* Aim of the exercise
Down to the last line, repeat the data below exactly.

(Task inputs)

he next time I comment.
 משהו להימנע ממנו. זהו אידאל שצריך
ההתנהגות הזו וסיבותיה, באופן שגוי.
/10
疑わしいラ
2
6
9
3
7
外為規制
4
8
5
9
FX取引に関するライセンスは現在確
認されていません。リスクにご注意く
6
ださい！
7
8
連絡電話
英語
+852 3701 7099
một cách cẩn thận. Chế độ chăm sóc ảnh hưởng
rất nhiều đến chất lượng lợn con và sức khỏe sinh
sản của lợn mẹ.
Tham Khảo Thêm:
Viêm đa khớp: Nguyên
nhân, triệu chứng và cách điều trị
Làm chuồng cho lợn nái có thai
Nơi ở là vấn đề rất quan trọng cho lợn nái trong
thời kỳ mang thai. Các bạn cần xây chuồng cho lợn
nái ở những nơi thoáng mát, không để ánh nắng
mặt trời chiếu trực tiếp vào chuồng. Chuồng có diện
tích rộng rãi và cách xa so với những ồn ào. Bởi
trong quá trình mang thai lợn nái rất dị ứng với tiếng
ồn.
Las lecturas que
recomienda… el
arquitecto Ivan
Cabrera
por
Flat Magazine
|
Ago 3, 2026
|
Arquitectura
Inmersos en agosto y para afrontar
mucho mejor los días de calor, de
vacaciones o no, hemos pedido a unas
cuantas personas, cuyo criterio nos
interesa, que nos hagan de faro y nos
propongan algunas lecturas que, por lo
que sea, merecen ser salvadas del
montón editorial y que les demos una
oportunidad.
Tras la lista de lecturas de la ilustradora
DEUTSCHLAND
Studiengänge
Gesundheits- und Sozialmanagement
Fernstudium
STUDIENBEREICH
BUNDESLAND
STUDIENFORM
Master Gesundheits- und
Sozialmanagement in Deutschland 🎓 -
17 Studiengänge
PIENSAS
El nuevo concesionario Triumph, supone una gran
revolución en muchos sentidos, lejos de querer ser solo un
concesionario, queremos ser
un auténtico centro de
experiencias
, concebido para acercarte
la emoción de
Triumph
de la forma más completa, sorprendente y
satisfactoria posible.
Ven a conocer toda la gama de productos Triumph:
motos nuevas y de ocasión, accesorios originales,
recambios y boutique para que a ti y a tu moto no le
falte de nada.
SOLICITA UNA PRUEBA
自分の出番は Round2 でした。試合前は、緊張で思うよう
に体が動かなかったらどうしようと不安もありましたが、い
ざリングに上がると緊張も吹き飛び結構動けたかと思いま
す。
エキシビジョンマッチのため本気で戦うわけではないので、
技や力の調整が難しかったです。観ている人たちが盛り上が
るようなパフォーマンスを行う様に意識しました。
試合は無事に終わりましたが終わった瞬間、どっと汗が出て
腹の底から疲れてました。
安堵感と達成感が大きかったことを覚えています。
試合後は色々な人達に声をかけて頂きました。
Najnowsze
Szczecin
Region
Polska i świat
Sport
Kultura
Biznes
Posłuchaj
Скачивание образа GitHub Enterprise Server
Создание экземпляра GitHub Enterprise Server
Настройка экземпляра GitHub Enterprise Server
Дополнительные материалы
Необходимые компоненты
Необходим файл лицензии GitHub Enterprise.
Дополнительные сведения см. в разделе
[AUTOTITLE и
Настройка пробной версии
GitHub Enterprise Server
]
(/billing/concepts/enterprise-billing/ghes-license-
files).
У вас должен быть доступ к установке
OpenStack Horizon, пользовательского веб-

(End Task inputs)

* Result for this exercise
he next time I comment.
 משהו להימנע ממנו. זהו אידאל שצריך
ההתנהגות הזו וסיבותיה, באופן שגוי.
/10
疑わしいラ
2
6
9
3
7
外為規制
4
8
5
9
FX取引に関するライセンスは現在確
認されていません。リスクにご注意く
6
ださい！
7
8
連絡電話
英語
+852 3701 7099
một cách cẩn thận. Chế độ chăm sóc ảnh hưởng
rất nhiều đến chất lượng lợn con và sức khỏe sinh
sản của lợn mẹ.
Tham Khảo Thêm:
Viêm đa khớp: Nguyên
nhân, triệu chứng và cách điều trị
Làm chuồng cho lợn nái có thai
Nơi ở là vấn đề rất quan trọng cho lợn nái trong
thời kỳ mang thai. Các bạn cần xây chuồng cho lợn
nái ở những nơi thoáng mát, không để ánh nắng
mặt trời chiếu trực tiếp vào chuồng. Chuồng có diện
tích rộng rãi và cách xa so với những ồn ào. Bởi
trong quá trình mang thai lợn nái rất dị ứng với tiếng
ồn.
Las lecturas que
recomienda… el
arquitecto Ivan
Cabrera
por
Flat Magazine
|
Ago 3, 2026
|
Arquitectura
Inmersos en agosto y para afrontar
mucho mejor los días de calor, de
vacaciones o no, hemos pedido a unas
cuantas personas, cuyo criterio nos
interesa, que nos hagan de faro y nos
propongan algunas lecturas que, por lo
que sea, merecen ser salvadas del
montón editorial y que les demos una
oportunidad.
Tras la lista de lecturas de la ilustradora
DEUTSCHLAND
Studiengänge
Gesundheits- und Sozialmanagement
Fernstudium
STUDIENBEREICH
BUNDESLAND
STUDIENFORM
Master Gesundheits- und
Sozialmanagement in Deutschland 🎓 -
17 Studiengänge
PIENSAS
El nuevo concesionario Triumph, supone una gran
revolución en muchos sentidos, lejos de querer ser solo un
concesionario, queremos ser
un auténtico centro de
experiencias
, concebido para acercarte
la emoción de
Triumph
de la forma más completa, sorprendente y
satisfactoria posible.
Ven a conocer toda la gama de productos Triumph:
motos nuevas y de ocasión, accesorios originales,
recambios y boutique para que a ti y a tu moto no le
falte de nada.
SOLICITA UNA PRUEBA
自分の出番は Round2 でした。試合前は、緊張で思うよう
に体が動かなかったらどうしようと不安もありましたが、い
ざリングに上がると緊張も吹き飛び結構動けたかと思いま
す。
エキシビジョンマッチのため本気で戦うわけではないので、
技や力の調整が難しかったです。観ている人たちが盛り上が
るようなパフォーマンスを行う様に意識しました。
試合は無事に終わりましたが終わった瞬間、どっと汗が出て
腹の底から疲れてました。
安堵感と達成感が大きかったことを覚えています。
試合後は色々な人達に声をかけて頂きました。
Najnowsze
Szczecin
Region
Polska i świat
Sport
Kultura
Biznes
Posłuchaj
Скачивание образа GitHub Enterprise Server
Создание экземпляра GitHub Enterprise Server
Настройка экземпляра GitHub Enterprise Server
Дополнительные материалы
Необходимые компоненты
Необходим файл лицензии GitHub Enterprise.
Дополнительные сведения см. в разделе
[AUTOTITLE и
Настройка пробной версии
GitHub Enterprise Server
]
(/billing/concepts/enterprise-billing/ghes-license-
files).
У вас должен быть доступ к установке
OpenStack Horizon, пользовательского веб-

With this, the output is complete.